> **Work order**:
Copy out every line of the data where the word "mais" is found.

> **The records**:
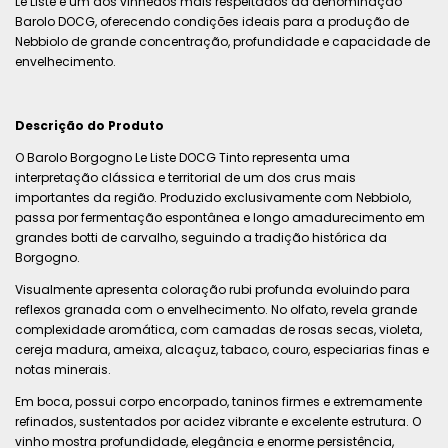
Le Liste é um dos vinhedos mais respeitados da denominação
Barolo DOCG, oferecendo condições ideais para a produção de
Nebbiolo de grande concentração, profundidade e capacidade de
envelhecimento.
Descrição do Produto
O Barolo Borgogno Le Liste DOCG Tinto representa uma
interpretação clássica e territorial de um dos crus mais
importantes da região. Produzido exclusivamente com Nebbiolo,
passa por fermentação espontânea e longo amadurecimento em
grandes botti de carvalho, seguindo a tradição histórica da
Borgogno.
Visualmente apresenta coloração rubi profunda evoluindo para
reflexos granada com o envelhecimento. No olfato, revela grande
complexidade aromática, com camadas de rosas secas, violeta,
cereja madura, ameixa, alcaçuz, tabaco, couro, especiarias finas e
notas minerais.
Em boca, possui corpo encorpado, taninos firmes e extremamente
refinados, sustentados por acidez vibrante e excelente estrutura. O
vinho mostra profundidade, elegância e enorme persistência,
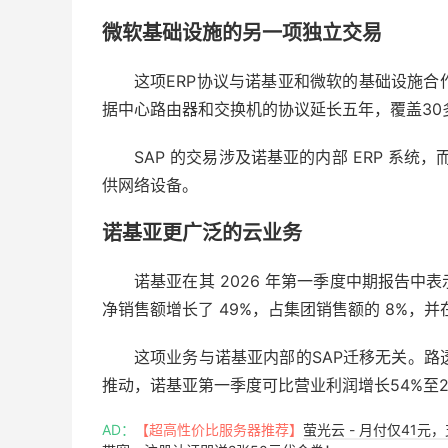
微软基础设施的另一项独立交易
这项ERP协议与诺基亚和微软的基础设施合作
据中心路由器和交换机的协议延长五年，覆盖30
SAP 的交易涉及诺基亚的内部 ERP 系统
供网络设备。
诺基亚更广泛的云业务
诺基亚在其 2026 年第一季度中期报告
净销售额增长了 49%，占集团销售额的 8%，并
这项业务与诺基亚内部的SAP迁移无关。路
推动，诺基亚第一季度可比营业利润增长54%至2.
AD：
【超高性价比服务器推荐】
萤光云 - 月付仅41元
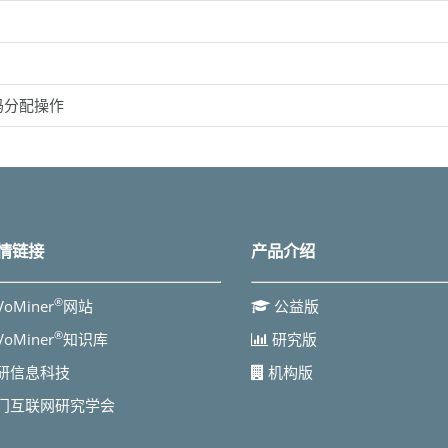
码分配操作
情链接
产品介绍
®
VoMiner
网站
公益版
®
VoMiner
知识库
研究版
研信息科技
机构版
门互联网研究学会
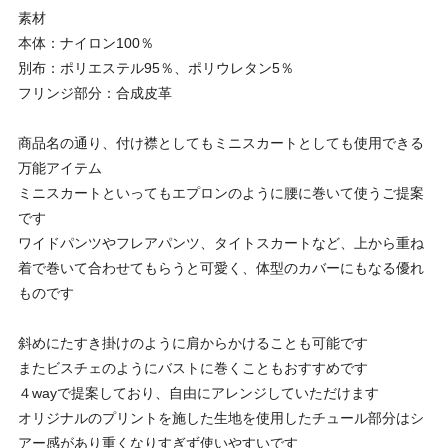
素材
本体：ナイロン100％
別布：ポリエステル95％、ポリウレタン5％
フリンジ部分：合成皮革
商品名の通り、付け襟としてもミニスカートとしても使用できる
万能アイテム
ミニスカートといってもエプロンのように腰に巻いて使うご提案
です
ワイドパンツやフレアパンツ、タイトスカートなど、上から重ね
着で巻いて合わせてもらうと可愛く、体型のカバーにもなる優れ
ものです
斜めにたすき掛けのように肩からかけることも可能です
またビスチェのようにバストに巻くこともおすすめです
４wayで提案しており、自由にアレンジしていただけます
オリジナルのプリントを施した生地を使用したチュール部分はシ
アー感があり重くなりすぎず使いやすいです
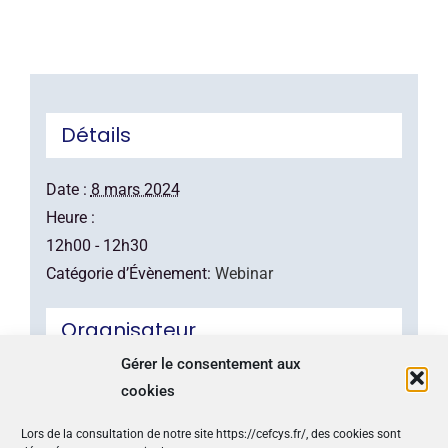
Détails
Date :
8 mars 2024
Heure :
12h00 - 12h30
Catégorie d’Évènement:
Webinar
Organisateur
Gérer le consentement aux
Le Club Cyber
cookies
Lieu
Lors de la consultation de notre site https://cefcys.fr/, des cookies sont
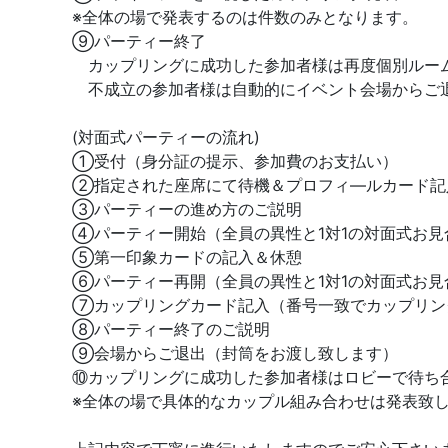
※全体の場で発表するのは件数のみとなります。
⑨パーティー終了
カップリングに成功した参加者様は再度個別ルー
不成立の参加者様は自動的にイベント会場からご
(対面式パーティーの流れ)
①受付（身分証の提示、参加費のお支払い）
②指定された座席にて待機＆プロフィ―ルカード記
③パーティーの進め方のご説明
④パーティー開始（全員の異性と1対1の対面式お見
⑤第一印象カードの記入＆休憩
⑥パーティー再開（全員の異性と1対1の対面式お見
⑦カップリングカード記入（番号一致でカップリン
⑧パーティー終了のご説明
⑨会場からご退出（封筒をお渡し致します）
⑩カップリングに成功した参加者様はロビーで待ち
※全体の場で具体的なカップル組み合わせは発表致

> **Result for this task**:
Le Liste é um dos vinhedos mais respeitados da denominação
interpretação clássica e territorial de um dos crus mais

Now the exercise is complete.